**Description of the task**:
Only the stretch of the listing below that runs from the line with "Det är inte alltid du uppl" through the line with "drugie pozwo" is to be printed, exactly and with both ends.

**Task material**:
Segment Open

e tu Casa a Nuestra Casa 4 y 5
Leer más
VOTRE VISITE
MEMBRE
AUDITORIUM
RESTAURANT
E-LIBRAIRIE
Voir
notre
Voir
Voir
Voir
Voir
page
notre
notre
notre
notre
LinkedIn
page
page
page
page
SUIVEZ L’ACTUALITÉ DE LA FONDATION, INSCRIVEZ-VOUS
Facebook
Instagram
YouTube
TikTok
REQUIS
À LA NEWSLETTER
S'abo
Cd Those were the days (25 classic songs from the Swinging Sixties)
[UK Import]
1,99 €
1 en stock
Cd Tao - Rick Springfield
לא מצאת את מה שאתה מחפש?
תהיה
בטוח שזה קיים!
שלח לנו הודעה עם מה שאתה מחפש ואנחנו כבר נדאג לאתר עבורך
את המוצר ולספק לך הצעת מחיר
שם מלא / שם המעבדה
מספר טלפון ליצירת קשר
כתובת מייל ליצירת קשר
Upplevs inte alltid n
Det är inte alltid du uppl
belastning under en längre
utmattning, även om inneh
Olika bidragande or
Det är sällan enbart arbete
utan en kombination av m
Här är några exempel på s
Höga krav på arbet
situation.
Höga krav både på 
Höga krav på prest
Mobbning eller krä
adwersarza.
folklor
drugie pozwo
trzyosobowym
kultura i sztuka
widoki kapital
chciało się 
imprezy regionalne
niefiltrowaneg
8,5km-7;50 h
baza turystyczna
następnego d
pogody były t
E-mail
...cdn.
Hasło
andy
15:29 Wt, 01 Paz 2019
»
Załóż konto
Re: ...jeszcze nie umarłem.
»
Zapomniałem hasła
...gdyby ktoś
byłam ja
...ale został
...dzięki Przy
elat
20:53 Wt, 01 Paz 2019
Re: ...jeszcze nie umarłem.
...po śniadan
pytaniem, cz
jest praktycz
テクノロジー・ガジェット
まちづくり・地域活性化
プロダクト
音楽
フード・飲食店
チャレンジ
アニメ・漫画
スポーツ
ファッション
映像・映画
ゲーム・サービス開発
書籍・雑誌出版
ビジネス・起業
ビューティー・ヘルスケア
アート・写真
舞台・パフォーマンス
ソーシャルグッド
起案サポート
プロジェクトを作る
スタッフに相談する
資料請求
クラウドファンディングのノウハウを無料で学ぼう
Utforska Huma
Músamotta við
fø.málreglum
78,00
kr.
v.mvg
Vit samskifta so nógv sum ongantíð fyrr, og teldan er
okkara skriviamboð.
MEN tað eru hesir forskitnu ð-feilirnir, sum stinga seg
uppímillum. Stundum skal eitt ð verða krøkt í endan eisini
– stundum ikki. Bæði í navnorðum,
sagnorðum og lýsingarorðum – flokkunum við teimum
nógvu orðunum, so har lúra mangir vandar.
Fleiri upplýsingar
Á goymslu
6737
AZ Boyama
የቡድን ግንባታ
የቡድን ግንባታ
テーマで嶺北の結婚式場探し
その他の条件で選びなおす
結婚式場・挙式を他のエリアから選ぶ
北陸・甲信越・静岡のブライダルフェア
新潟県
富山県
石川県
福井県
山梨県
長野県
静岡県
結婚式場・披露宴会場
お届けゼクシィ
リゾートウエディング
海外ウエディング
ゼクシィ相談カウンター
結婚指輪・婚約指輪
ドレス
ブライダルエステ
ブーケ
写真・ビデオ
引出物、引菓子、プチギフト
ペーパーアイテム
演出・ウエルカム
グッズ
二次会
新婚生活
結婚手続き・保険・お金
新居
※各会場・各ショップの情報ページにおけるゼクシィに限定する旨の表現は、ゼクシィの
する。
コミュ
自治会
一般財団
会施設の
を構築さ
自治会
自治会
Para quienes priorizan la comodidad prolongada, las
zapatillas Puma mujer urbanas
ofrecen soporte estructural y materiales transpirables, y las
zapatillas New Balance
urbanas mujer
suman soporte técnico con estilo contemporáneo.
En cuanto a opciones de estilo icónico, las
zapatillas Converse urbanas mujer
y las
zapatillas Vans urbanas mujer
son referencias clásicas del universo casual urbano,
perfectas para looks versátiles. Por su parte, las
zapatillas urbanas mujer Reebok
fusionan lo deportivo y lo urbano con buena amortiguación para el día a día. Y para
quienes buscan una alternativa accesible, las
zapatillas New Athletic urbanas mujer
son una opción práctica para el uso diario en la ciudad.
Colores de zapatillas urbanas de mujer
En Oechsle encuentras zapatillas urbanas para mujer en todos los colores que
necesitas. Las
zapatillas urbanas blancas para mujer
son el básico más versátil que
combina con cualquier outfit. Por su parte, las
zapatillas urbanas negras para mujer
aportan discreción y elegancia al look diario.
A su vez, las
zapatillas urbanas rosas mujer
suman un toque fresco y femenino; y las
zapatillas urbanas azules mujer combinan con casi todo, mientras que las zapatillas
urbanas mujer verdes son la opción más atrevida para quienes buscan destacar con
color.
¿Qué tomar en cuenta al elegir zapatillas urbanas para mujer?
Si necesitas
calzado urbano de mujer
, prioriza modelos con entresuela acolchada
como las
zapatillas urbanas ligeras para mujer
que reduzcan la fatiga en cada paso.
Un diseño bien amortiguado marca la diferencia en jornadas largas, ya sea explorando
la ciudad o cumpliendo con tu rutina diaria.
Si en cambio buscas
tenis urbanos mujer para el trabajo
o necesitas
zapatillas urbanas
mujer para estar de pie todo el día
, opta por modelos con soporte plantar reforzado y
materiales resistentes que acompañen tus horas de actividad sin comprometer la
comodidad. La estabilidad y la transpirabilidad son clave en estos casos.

Segment Closed

**Written solution**:
Det är inte alltid du uppl
belastning under en längre
utmattning, även om inneh
Olika bidragande or
Det är sällan enbart arbete
utan en kombination av m
Här är några exempel på s
Höga krav på arbet
situation.
Höga krav både på 
Höga krav på prest
Mobbning eller krä
adwersarza.
folklor
drugie pozwo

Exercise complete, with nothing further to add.